Earlier versions of Heroes of Might and Magic also have dragons, especially Heroes of Might and Magic III, which featured an expansion with several types of dragon adversaries. The artwork, however, is inferior for these much older games made for a time when graphics processing was not as powerful. You can explore them through these links: Heroes of Might and Magic III: Dungeon faction, Necropolis faction, Rampart faction, creatures not part of any faction; Heroes of Might and Magic IV: Chaos faction, Death faction, Nature faction.
The Heroes of Might and Magic IV Order faction features a mechanical dragon.
Neverwinter Nights has several dragon portraits and models, but the quality of the artwork varies a lot in the game. In general, character portraits were very well done, but creature portraits less so. In fact, some of the portraits look suspiciously like superior renders of 3D models; others are re-colorings of the same piece.

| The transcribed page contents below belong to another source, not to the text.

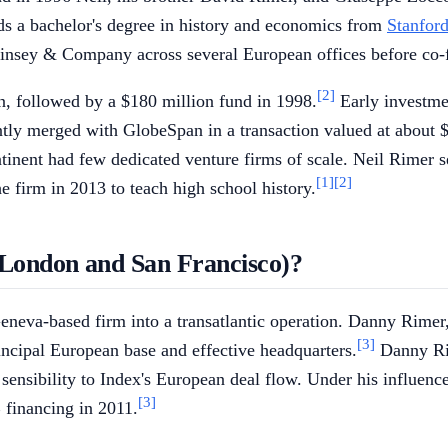
ds a bachelor's degree in history and economics from
Stanford
Kinsey & Company across several European offices before co-
[2]
on, followed by a $180 million fund in 1998.
Early investme
ly merged with GlobeSpan in a transaction valued at about $1
tinent had few dedicated venture firms of scale. Neil Rimer s
[1]
[2]
e firm in 2013 to teach high school history.
(London and San Francisco)?
Geneva-based firm into a transatlantic operation. Danny Rimer,
[3]
ncipal European base and effective headquarters.
Danny Rim
ey sensibility to Index's European deal flow. Under his infl
[3]
B financing in 2011.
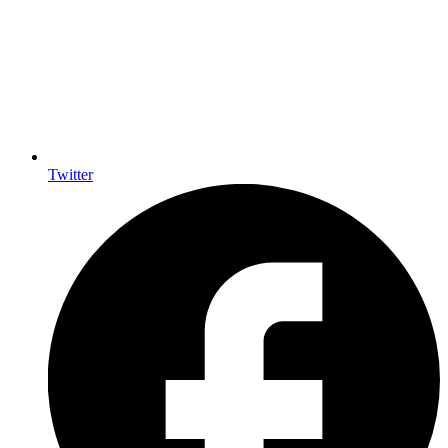
Twitter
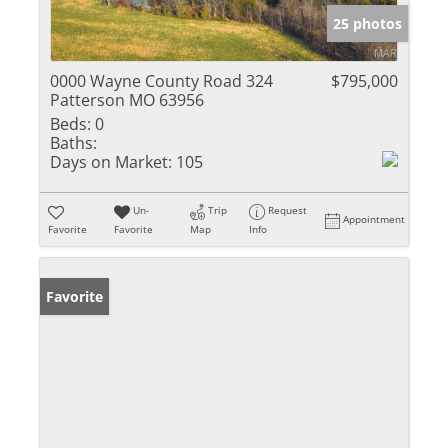
25 photos
0000 Wayne County Road 324
$795,000
Patterson MO 63956
Beds:
0
Baths:
Days on Market:
105
Un-
Trip
Request
Appointment
Favorite
Favorite
Map
Info
Favorite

Some few are actual unique pieces of artwork, like the Prismatic Dragon in the thumbnail on the left.
The artistic style follows very closely, if not identically, to Dungeons & Dragons 3rd Edition art direction--Not surprisingly, as the game itself was meant to very closely follow the Dungeons & Dragons pen-and-paper tabletop roleplaying game.
Puzzle Quest: Challenge of the Warlords is a match-3 game that has no animation per se, but instead uses static images and voice bubbles for their 'cutscenes'. The game features a number of generic fantasy stereotypes, including a few dragons, such as the friendly-looking gold dragon in the thumbnail on the left.
Spellforce Spellforce features two nicely rendered dragons: Fyrmir, who appears in The Order of Dawn (and the thumbnail on the left), and Aryn, the final boss monster in the Breath of Winter expansion. Aryn also appears in official wallpapers from Spellforce and some high-quality renders.
The Shaikan faction introduced in the Spellforce 2 expansion Dragon Storm has a number of dragon troops. Their Titan and Fire Dragon units are fairly standard fare, but the Wyrm (pictured on the left) and Crystal Drakes are quite exotic. Poor camera control makes taking good screenshots tricky, however.
Dragon plot characters also appear in both games, but unfortunately there is only one model for them all, recoloured to distinguish the dragons from each other.